§ **Required action**
Across the entries below, tally every line that holds the string "SHAIK" and reply with the number only.

§ **Source data**
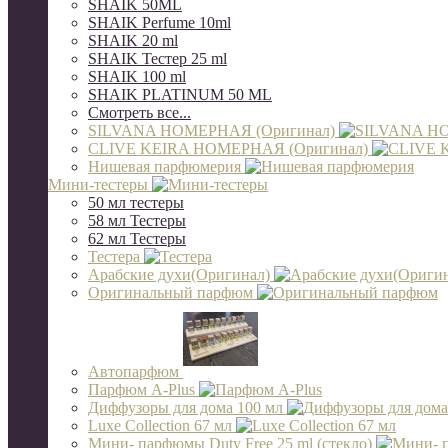
SHAIK 50ML
SHAIK Perfume 10ml
SHAIK 20 ml
SHAIK Тестер 25 ml
SHAIK 100 ml
SHAIK PLATINUM 50 ML
Смотреть все...
SILVANA НОМЕРНАЯ (Оригинал)
CLIVE KEIRA НОМЕРНАЯ (Оригинал)
Нишевая парфюмерия
Мини-тестеры
50 мл тестеры
58 мл Тестеры
62 мл Тестеры
Тестера
Арабские духи(Оригинал)
Оригинальный парфюм
Автопарфюм
Парфюм A-Plus
Диффузоры для дома 100 мл
Luxe Collection 67 мл
Мини- парфюмы Duty Free 25 ml (стекло)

§ **Exercise solution**
6